Tried this out on Sunday with a Boston Butt. My wife is not a fan of a lot of smoke flavor. So I just used the Kingsford without adding any wood and I must say it came out pretty tasty! She loved it and even had some leftovers tonight. It really adds smoke flavor but not overpowering.


----------



## SmokinAl (Apr 18, 2017)

I have never tried the wood flavored charcoal.
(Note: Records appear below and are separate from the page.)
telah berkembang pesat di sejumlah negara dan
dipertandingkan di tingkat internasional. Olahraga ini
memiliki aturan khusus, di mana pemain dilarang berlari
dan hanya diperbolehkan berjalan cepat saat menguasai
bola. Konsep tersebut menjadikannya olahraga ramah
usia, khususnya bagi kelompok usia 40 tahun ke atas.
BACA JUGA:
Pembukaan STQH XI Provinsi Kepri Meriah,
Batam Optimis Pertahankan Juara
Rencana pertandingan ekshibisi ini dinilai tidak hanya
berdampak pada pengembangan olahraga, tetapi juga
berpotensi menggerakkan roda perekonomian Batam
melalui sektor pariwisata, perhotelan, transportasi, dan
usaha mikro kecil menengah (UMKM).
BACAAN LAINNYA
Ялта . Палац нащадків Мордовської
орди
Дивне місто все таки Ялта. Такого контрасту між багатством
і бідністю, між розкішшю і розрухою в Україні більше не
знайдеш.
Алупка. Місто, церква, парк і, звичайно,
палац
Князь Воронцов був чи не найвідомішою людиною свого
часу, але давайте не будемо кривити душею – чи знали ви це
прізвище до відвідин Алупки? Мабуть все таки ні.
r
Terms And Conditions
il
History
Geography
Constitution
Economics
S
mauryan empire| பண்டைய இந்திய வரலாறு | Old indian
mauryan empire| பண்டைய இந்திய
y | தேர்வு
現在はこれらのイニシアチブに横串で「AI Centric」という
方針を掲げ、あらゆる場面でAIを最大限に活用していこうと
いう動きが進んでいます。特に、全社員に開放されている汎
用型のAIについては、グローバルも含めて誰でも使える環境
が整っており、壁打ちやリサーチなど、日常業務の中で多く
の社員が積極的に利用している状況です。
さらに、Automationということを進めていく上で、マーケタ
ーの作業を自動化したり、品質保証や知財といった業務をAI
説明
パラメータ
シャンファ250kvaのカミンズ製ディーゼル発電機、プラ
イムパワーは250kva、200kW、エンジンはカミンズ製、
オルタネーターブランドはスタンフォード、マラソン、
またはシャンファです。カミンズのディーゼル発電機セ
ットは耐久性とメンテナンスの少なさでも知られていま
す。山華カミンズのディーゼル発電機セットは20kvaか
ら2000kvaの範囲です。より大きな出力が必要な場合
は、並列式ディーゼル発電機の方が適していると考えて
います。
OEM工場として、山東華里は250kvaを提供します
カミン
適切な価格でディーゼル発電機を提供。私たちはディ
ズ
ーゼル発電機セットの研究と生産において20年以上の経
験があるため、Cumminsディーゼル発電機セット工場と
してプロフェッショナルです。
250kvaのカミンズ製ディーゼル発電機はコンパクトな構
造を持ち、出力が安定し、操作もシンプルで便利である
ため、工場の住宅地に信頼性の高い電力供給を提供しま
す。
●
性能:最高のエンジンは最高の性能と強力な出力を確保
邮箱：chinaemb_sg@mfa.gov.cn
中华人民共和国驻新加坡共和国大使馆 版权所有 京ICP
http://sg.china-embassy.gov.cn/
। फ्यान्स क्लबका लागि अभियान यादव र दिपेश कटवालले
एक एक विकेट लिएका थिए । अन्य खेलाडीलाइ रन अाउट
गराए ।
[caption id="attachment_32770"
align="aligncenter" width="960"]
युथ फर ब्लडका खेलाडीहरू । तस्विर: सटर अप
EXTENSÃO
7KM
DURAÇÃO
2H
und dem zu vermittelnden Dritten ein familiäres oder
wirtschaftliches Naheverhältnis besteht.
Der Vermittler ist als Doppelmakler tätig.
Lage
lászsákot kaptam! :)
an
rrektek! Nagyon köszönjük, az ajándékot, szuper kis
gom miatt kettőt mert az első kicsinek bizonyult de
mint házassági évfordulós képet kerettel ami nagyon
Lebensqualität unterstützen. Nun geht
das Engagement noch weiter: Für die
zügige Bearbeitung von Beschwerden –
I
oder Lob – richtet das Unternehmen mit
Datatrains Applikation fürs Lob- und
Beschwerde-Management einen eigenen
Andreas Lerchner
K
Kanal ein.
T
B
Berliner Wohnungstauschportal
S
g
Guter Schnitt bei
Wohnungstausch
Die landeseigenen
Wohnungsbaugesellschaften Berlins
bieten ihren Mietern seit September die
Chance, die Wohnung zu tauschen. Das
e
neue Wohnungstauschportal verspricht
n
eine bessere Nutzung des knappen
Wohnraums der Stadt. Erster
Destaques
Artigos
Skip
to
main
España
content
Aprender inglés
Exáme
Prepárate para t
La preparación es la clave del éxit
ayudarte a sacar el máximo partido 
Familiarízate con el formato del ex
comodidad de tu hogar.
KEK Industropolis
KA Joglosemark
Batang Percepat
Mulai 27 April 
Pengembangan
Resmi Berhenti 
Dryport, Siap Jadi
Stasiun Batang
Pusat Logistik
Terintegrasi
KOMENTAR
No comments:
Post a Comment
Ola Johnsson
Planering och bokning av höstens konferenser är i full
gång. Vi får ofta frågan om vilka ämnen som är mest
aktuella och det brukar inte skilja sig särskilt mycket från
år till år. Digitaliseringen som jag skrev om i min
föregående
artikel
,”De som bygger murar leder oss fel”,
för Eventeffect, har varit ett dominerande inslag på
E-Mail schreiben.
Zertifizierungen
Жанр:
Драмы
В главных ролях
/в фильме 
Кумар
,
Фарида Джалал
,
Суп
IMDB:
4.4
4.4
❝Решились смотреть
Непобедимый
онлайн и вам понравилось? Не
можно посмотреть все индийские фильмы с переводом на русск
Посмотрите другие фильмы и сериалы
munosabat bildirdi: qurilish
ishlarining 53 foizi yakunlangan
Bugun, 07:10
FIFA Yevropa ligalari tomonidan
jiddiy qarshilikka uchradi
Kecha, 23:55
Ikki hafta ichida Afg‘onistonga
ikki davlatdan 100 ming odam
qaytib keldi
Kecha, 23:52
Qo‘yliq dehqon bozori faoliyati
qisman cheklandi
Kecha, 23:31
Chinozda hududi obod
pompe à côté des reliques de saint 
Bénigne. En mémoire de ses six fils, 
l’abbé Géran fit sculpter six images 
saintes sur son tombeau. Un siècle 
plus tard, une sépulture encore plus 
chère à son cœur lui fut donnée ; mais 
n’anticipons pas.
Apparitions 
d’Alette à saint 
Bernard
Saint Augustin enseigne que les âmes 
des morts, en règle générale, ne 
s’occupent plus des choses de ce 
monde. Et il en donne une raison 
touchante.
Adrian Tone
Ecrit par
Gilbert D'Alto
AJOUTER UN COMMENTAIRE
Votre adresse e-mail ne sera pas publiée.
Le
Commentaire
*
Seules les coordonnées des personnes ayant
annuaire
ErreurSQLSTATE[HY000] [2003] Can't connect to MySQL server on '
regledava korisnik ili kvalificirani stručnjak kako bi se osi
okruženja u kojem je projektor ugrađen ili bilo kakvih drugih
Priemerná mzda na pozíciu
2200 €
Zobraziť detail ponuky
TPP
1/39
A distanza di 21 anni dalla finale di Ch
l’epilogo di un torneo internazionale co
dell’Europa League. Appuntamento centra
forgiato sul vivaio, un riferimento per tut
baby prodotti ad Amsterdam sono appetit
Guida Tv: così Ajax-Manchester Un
Gonna have to give it a try!

Al


----------



## smokininidaho (Apr 18, 2017)

Al, I think you will be pleasantly surprised! They also have hickory and mesquite, haven't tried those yet.


----------



## chopsaw (Apr 18, 2017)

I use all of them . The apple is pretty mild . The other two add some flavor ,  the smell brings the neighbors out of the house .


----------



## bbqbrett (Apr 19, 2017)

I tried the hickory but did not notice a big difference.  Have not tried the others


----------



## adamr (Jul 16, 2017)

I am trying the apple wood kingsford right now on some ribs. I still added a few chunks of apple wood.


----------



## mike5051 (Jul 16, 2017)

I use the apple wood and hickory charcoal.  I love the apple wood whenever I'm using the kettle.  It provides some great flavor to the grilled chicken.  I'll use the hickory when I'm doing a tri tip.

Mike


----------